Revolta popular, Cochabamba, no ano de 2000. Painéis levados a Genebra pela delegação boliviana

Sabem o que querem os expositores desse ateliê. Denis e Alberto, junto com o líder de Cochabamba Omar Fernandez, a líder uruguaia Adriana Marquisio, com apoio de poucos europeus “não oficiais” do Fórum Alternativo, como o italiano Emilio Molinari e o francês Jean Luc Touly, sindicalista do setor de saneamento e da central Force Ouvrière.

Deram o tom certo, dramático sem ser desesperado, ao momento delicado por que passam as esquerdas e os movimentos populares centrados nesse tipo de luta: se a causa é comum, não se pode permitir sectarismos, e os beneficiários, a gente do povo, tem que ser informada corretamente e capacitada a argumentar e avançar no debate.

Para isso, as equipes de análise e proposta têm que ser formadas e sempre afiadas, principalmente o pessoal que cuida dos aspectos jurídicos, legais e tecnológicos, para que possam saber quais documentos obter, como fazer sua leitura e análise, como auditorar contas e relatórios, e para que possam questionar as agências ditas reguladoras e os governos que cederam aos lobbies do hidronegócio.
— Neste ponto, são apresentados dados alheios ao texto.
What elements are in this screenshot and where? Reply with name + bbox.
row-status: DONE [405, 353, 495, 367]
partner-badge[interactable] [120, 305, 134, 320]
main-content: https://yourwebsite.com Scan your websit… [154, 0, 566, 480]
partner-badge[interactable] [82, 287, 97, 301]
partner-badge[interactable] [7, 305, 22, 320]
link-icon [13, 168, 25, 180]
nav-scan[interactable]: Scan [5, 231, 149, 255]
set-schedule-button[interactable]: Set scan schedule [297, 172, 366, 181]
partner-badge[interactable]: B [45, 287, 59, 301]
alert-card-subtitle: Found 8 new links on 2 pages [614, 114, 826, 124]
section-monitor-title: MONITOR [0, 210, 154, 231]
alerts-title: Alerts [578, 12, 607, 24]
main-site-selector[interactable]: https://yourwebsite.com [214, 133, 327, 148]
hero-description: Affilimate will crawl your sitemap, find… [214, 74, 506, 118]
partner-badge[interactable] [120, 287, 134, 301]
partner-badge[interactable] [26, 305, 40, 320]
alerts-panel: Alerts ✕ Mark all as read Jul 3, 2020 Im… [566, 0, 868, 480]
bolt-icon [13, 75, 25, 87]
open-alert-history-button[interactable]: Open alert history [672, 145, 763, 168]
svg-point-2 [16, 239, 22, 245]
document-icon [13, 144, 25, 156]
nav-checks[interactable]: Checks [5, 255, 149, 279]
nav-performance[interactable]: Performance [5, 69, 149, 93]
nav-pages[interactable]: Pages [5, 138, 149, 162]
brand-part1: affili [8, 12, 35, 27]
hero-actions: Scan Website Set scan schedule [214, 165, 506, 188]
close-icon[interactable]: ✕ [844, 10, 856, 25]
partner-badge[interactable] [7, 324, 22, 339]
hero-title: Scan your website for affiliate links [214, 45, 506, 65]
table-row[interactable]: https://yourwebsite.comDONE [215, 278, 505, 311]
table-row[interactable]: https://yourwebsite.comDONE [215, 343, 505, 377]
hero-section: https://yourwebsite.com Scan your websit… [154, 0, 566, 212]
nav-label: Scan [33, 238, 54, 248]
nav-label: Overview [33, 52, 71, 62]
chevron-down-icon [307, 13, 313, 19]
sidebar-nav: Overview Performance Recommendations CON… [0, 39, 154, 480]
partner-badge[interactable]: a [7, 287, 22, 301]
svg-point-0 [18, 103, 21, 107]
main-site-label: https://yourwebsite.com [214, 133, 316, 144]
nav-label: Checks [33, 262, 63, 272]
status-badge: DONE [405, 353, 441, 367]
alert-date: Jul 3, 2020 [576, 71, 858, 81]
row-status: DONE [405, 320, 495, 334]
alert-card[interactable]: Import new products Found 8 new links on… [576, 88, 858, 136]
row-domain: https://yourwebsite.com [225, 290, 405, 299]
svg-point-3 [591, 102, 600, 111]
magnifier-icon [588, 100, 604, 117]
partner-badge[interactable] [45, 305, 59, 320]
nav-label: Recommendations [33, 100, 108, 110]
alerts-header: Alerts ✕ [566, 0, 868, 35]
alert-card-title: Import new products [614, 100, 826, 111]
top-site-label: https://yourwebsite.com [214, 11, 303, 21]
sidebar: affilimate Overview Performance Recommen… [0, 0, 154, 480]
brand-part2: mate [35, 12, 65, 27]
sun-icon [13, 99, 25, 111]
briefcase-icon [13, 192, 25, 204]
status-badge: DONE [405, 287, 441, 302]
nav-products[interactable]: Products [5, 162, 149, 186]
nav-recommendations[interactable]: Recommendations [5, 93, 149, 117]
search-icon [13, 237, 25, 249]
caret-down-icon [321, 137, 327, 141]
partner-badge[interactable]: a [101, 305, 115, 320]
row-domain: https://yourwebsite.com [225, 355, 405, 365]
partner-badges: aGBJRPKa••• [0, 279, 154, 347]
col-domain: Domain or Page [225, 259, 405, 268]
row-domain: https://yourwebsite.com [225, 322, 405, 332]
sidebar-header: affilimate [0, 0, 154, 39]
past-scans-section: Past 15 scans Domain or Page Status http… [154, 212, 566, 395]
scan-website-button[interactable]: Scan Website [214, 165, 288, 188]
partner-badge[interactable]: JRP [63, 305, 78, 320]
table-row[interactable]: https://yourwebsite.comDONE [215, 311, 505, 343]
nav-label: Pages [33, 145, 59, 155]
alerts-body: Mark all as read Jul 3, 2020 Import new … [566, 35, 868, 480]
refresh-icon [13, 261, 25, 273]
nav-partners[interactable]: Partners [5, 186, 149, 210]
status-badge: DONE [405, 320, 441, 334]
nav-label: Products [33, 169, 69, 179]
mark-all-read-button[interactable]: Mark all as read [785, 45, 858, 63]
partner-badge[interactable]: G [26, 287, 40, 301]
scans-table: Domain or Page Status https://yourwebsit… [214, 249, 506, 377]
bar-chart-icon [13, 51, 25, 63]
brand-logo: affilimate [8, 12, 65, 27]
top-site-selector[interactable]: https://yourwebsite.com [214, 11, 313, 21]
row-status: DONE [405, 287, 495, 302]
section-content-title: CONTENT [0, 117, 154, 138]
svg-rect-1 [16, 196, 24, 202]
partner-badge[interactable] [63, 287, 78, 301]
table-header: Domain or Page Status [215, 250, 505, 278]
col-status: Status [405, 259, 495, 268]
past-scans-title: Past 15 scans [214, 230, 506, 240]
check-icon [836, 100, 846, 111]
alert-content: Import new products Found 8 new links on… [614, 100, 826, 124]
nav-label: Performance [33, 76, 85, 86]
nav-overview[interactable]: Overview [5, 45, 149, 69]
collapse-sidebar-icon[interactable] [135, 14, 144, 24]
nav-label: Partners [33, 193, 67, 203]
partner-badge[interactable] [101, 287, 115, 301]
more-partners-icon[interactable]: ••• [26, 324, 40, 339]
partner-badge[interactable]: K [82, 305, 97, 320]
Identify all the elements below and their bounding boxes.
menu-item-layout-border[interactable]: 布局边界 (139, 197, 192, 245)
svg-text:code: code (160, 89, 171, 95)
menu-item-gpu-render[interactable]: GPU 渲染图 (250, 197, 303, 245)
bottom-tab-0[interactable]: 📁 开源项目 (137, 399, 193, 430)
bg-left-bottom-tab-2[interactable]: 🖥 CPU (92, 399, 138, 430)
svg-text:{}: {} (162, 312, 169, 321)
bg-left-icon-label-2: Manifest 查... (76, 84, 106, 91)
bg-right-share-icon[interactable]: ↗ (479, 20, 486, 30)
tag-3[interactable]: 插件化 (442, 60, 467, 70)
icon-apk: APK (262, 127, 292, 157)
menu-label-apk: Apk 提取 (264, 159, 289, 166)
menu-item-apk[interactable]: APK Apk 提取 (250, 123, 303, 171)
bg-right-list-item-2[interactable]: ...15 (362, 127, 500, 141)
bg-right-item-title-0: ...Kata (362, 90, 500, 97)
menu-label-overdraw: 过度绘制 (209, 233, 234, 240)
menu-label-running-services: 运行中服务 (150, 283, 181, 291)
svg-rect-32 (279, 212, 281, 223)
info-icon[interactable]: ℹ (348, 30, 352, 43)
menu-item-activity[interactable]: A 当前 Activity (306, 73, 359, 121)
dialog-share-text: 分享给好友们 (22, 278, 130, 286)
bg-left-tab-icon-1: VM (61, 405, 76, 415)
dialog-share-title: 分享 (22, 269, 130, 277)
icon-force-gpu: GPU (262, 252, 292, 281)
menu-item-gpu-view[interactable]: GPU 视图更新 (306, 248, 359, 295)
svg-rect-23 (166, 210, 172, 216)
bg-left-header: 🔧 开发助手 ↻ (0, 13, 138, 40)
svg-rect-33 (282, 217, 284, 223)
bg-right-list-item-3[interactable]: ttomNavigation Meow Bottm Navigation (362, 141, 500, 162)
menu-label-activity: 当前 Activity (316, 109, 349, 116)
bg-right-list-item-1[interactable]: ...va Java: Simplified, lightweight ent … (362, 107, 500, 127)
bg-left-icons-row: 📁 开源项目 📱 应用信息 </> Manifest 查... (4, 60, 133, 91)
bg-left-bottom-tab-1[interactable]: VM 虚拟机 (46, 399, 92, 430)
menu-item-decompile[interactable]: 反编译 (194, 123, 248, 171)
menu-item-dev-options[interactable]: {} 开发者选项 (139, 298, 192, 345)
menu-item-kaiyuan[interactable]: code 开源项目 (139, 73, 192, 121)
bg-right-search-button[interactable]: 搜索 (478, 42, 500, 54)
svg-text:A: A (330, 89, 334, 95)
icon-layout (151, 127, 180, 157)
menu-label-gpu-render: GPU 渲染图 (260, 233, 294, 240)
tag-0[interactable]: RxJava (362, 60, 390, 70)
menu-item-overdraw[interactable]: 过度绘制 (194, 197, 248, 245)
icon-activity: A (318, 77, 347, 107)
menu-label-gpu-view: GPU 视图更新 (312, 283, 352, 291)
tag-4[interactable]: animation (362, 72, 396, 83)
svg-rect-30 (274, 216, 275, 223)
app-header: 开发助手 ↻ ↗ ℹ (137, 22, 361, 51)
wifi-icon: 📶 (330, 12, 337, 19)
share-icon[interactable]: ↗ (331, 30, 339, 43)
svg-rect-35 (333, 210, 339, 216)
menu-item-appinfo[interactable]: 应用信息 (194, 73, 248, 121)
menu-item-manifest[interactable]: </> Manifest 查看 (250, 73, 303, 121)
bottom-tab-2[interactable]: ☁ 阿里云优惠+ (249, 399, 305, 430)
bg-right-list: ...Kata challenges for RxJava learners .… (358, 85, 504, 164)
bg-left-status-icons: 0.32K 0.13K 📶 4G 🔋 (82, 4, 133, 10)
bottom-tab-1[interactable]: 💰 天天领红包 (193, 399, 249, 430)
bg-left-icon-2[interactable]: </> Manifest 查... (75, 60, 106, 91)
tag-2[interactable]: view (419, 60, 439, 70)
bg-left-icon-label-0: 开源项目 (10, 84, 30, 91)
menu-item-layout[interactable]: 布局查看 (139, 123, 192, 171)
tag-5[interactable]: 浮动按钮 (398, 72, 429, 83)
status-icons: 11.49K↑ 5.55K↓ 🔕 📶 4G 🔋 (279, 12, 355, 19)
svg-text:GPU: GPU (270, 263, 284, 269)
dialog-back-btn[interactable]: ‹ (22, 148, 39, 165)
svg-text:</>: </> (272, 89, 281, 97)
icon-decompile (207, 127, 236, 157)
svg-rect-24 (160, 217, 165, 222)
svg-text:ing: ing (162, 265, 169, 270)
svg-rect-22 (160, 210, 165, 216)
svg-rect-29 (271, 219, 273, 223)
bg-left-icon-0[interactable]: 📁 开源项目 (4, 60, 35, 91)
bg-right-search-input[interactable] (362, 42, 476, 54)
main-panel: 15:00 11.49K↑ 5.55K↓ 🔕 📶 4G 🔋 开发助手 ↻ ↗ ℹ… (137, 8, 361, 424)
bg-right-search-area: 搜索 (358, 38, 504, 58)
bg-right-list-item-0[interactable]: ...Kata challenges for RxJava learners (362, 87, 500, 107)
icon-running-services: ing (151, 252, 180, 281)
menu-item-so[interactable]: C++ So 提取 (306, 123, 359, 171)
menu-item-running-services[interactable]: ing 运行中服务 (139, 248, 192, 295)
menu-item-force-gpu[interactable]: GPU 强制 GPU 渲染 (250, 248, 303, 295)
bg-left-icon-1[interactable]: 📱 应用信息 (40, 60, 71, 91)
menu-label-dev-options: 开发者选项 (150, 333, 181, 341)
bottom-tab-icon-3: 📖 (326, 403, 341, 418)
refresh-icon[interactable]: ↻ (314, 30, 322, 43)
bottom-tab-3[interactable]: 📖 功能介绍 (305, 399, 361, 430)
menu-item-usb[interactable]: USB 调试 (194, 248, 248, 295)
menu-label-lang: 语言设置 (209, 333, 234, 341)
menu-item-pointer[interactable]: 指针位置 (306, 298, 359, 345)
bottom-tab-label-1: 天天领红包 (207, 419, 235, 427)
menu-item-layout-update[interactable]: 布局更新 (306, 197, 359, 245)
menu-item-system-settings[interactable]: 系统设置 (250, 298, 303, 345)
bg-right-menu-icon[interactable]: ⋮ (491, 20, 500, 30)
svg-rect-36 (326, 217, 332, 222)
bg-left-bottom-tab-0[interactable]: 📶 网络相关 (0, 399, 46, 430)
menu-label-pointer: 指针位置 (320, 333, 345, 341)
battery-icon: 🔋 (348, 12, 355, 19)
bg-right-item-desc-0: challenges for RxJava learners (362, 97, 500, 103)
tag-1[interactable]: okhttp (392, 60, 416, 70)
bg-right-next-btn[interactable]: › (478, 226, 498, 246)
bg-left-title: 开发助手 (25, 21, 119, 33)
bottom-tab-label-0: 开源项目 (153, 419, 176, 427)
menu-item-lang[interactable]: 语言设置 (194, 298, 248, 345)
Mas, se os instruídos e acadêmicos podem ajudar, a mobilização só é forte quando é popular, quando tem raízes, quando pode se apresentar em atos públicos e em manifestações de rua com muita gente, quando pode obter vitórias sem depender de intermediários e aliados eventuais, como os parlamentares e algum órgão da grande imprensa.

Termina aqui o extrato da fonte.